Мы купили сто граммов карамели "Раковая шейка".
То, что знакомые Любины дружки хранили заговор молчания, снова, как это ни прискорбно, стягивало узел вины и ответственности на наших с Володькой шеях. По крайней мере, так мне мерещилось. Ведь кто-то должен был быть виноватым – если не они, то мы. Так далее не могло продолжаться. Надо было что-то делать. Поскольку вызов милиции отпадал, оставалось одно – спрятать труп. Рано или поздно, кто-то все равно настучит в милицию, и тогда соседям не избежать допросов-вопросов, и не было никакой гарантии, что когда очередь дойдет до Володьки, он не расколется и не потащит за собой меня. Володька был моим сообщником. Он знал нашу тайну и вполне мог меня выдать, более того – переложить на меня всю вину. Я теперь зависел от него и должен был полагаться на его душевное равновесие, силу духа, умение молчать, искусство запираться. А я не мог рассчитывать на все это – в глубине души я считал Володьку трусливым, а потому опасным. Может, он никого еще в этой жизни не предал, но по складу своему он был предателем. Именно в те дни я перестал ему верить. Я стал бояться, что, спасая свою шкуру, он обязательно назовет меня. Я плохо спал, прислушивался к шуму за дверью, и мне все казалось, что за мной уже пришли... С каждым днем угроза разоблачения росла, катастрофа представлялась мне неминуемой.
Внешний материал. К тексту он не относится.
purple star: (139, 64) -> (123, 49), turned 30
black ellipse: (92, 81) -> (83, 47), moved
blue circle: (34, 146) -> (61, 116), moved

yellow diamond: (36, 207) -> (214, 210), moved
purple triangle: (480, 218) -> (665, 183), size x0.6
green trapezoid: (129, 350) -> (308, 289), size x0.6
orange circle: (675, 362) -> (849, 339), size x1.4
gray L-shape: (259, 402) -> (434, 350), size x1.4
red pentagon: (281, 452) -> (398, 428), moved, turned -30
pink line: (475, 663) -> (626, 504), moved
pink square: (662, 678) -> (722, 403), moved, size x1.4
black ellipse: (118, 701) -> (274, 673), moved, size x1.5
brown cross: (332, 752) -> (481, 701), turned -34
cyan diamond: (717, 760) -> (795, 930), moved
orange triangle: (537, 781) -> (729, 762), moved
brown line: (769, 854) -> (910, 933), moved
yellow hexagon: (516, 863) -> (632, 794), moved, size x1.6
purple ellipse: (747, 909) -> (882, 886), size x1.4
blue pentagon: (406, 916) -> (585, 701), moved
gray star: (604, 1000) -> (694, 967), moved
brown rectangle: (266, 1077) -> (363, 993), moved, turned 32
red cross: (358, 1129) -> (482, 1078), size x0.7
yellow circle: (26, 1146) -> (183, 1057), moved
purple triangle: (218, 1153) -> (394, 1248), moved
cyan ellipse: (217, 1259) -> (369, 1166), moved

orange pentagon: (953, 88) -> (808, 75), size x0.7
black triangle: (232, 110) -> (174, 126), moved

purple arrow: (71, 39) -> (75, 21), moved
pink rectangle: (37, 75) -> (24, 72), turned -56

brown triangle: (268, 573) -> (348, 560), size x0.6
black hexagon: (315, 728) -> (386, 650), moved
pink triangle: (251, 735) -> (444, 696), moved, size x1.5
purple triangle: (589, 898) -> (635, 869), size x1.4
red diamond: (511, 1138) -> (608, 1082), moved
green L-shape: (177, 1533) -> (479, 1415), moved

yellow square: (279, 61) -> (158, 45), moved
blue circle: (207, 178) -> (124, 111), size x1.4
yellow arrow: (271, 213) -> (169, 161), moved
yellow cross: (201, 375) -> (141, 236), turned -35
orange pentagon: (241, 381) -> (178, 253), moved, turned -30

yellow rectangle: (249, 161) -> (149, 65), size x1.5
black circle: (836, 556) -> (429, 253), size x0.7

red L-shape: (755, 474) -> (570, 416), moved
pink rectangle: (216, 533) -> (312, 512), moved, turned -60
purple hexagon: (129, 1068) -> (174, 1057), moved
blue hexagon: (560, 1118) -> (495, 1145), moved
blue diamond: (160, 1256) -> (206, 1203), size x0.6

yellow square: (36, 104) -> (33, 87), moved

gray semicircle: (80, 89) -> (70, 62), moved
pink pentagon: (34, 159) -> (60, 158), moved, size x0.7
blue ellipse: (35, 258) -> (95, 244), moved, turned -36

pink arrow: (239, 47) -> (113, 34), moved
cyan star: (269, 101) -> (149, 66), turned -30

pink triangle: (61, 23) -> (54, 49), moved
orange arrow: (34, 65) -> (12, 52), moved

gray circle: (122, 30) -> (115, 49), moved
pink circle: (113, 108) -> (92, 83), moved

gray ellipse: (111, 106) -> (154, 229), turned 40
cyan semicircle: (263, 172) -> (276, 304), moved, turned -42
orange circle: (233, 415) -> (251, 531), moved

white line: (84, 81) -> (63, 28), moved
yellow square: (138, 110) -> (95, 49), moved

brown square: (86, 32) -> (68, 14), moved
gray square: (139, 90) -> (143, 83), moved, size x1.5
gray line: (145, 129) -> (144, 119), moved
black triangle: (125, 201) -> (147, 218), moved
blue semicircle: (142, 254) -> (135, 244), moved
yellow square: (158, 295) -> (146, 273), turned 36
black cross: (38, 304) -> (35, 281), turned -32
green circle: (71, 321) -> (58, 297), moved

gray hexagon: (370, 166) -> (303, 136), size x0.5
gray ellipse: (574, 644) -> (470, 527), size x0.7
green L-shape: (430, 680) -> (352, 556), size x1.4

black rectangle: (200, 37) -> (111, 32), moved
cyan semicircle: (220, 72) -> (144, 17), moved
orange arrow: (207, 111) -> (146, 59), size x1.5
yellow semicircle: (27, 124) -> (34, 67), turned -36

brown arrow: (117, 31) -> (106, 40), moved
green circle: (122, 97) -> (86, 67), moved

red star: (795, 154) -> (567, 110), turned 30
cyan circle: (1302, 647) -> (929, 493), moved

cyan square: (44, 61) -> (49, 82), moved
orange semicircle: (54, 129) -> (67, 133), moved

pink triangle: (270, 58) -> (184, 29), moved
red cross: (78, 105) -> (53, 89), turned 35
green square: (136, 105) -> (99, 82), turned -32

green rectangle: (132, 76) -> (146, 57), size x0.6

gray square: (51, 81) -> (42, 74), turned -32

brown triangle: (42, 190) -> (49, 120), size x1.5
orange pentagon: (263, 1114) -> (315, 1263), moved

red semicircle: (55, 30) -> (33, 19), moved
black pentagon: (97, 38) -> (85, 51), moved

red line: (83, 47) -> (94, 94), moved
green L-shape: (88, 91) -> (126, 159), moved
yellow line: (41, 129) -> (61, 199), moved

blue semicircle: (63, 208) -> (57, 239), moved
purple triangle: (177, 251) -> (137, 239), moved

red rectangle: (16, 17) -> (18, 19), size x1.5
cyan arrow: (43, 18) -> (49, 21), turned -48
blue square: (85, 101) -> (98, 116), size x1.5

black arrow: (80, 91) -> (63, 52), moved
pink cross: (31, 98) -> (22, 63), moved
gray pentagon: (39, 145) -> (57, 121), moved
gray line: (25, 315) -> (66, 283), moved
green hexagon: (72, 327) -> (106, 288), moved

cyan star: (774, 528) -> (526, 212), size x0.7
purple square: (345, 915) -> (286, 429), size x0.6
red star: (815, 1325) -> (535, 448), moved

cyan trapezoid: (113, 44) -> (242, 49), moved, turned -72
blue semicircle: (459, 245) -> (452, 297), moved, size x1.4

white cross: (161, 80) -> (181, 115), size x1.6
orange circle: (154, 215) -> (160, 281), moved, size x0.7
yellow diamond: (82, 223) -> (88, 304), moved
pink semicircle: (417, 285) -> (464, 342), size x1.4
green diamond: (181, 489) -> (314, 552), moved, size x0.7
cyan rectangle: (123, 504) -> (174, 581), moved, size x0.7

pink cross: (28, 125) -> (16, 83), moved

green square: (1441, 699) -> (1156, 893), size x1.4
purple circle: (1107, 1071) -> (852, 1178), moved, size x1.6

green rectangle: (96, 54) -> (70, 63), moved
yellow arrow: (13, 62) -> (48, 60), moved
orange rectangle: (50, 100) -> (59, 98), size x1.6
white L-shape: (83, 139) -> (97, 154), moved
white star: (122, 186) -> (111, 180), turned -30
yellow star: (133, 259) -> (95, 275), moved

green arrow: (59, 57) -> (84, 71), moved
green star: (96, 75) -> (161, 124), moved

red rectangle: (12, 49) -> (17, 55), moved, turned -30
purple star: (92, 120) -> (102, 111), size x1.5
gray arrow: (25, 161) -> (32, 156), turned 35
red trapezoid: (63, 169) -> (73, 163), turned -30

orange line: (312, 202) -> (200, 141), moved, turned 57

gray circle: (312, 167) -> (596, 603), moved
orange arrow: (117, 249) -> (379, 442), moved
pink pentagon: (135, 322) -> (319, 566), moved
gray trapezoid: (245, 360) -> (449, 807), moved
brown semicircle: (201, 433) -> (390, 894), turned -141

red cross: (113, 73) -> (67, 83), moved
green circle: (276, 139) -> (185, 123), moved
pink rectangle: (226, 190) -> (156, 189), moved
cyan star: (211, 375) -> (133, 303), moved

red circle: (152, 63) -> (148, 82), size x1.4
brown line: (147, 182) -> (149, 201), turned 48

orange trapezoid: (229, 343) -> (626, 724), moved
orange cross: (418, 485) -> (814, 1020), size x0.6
И я убедил его, что мы должны избавиться от трупа. Я провел почти бессонную ночь, обдумывая план действий, голова моя работала четко, и варианты – один за другим – проходили сквозь нее кинематографической лентой, высвечивая наглядные картины на внутреннем экране моего сознания. На следующий день я посвятил Володьку в свой план. Труп Любы должен был исчезнуть вместе с ее паспортом, с какой-то ее одеждой, включая пальто: она вышла из дому, и больше ее не видели. Уехала куда-то. Вместе с одним из своих дружков. Пусть объявляют всесоюзный розыск. Бывает, людей по десять лет ищут... За это время я вырасту и исчезну навсегда из этой дыры... А скорее и искать не будут – уехала и уехала, мало ли что взбредет глупой бабе в голову. Снова вышла замуж, сменила фамилию, и живет себе как новый человек, с новыми паспортными данными... И убийцу искать не будут. Это глупости, что кто-то к ней заходил. Никого и не было. Никто ничего не знает. Нет трупа, нет и убийцы. Ее объявят во всесоюзный розыск и будут искать до конца наших дней...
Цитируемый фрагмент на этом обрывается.